■ **Dataset excerpts**
* * *

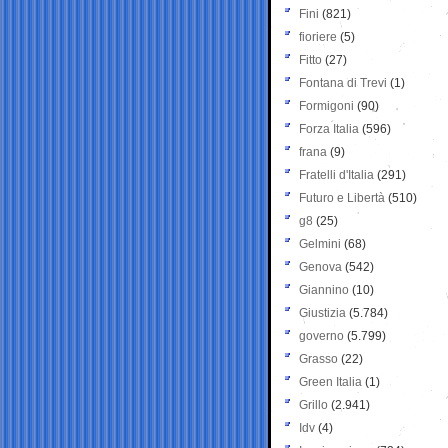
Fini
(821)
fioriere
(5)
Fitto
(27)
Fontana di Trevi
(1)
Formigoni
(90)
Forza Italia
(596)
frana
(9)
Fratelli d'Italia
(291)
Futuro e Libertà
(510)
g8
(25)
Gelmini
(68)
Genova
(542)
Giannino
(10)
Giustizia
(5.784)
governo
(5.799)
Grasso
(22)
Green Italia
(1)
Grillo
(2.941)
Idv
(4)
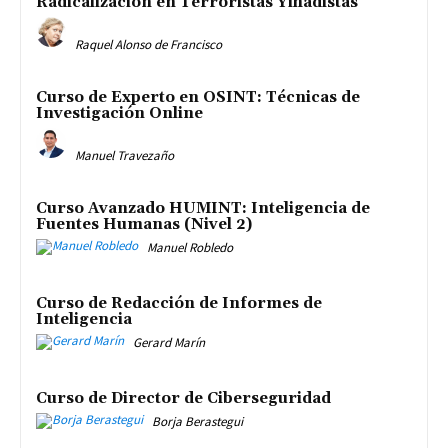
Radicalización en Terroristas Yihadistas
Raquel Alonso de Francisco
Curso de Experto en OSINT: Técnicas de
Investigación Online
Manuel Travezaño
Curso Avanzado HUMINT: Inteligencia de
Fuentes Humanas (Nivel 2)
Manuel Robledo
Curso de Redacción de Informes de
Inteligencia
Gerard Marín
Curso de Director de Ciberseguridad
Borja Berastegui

* * *

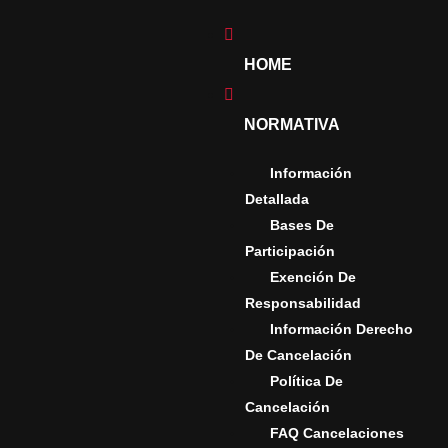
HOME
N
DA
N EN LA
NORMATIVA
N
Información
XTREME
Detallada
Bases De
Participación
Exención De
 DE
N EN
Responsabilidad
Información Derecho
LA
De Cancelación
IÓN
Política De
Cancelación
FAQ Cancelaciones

* * *

■ **Exercise details**
With the line that has "Curso de Redacción de Informes de" as the first and the line that has "Borja Berastegui" as the last, repeat exactly that run of lines above and no more.

■ **Written reply**
Curso de Redacción de Informes de
Inteligencia
Gerard Marín
Curso de Director de Ciberseguridad
Borja Berastegui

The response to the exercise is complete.